I have no other memories of this counseling and don't recall if I went anymore. I know that I now consider myself a fairly well adjusted adult, on most days, probably no more or less wrapped up in morbidity than the next person. But I am still scared of death. The word "forever," if I stay with it a little while, is enough to make me panicky. Of course, the alternative is no better. Forever is forever, whether you spend it alive or dead.
I am scared of death, and yet it is my job to tell others that they should not be scared of death. I know that is an overstatement. But it is my job to speak at funerals, to stand at a casket and proclaim resurrection; to reassure people taking their loved ones off life support that to let them go is the unselfish thing;to preach on scriptures that tell us to lose one's life is to gain it; and to smear people's foreheads with ash and remind them that they will return to dust.
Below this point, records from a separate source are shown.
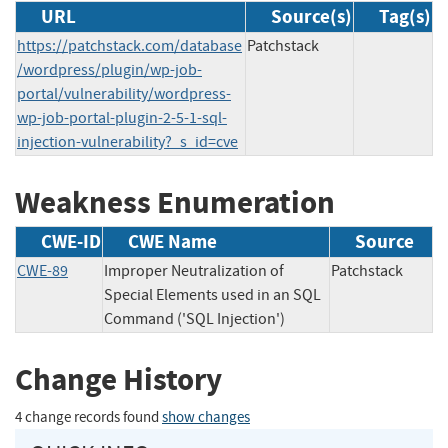
URL
Source(s)
Tag(s)
https://patchstack.com/database
Patchstack
/wordpress/plugin/wp-job-
portal/vulnerability/wordpress-
wp-job-portal-plugin-2-5-1-sql-
injection-vulnerability?_s_id=cve
Weakness Enumeration
CWE-ID
CWE Name
Source
CWE-89
Improper Neutralization of
Patchstack
Special Elements used in an SQL
Command ('SQL Injection')
Change History
4 change records found
show changes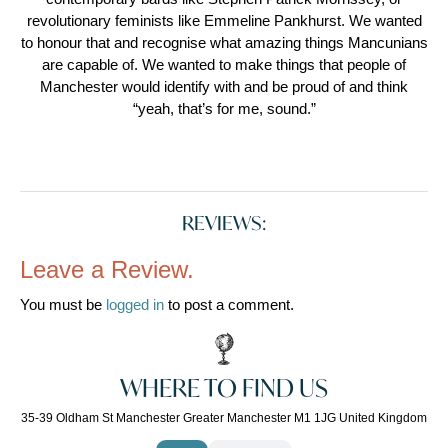
revolutionary feminists like Emmeline Pankhurst. We wanted
to honour that and recognise what amazing things Mancunians
are capable of. We wanted to make things that people of
Manchester would identify with and be proud of and think
“yeah, that’s for me, sound.”
REVIEWS:
Leave a Review.
You must be
logged in
to post a comment.
WHERE TO FIND US
35-39 Oldham St Manchester Greater Manchester M1 1JG United Kingdom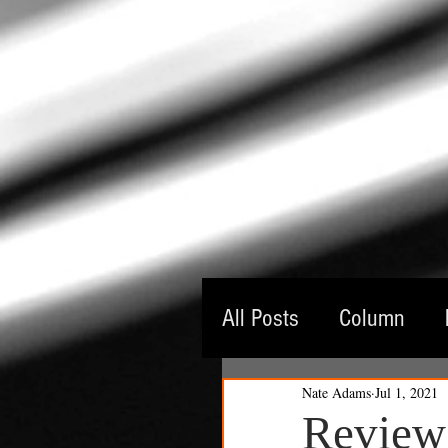
All Posts
Column
Nate Adams
Jul 1, 2021
Guest Critic
Thea
Review:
We had two Ash Wednesday services today, and I thought about this more at the second than at the first: for one thing, there were about a hundred more people at the evening service, so I had a lot more time, and for another, I read this essay by Sara Miles in the meantime, posted by several friends on Facebook.
Miles writes that a woman came up to her with a week-and-a-half old baby to receive ashes for both of them. "I crossed his forehead with ashes," she says, "and took a deep breath, and told the baby he was going to die."
I didn't tell any babies they were going to die tonight. I did tell one girl, maybe age nine, and I didn't like doing it. Miles writes about giving ashes to kitchen workers, and truck drivers, and drug dealers. I didn't tell any drug dealers they would die, as far as I know. But I did say those words to my senior pastor, and a retired bishop, and a bunch of college students with makeup on and hair done from their concert before the service. Telling people they were on their way back into dust, I felt embarrassed, even apologetic. True or not, who I am to tell them this--I, who am also dust, who am scared of my own dustiness?
I believe and love the words it is my job to say: that we will die, but that we will ultimately live. And I think that we're allowed to be scared, even if we believe that. And as always, I hope the truth and the good news of the words I say come through to people, whether or not I am scared.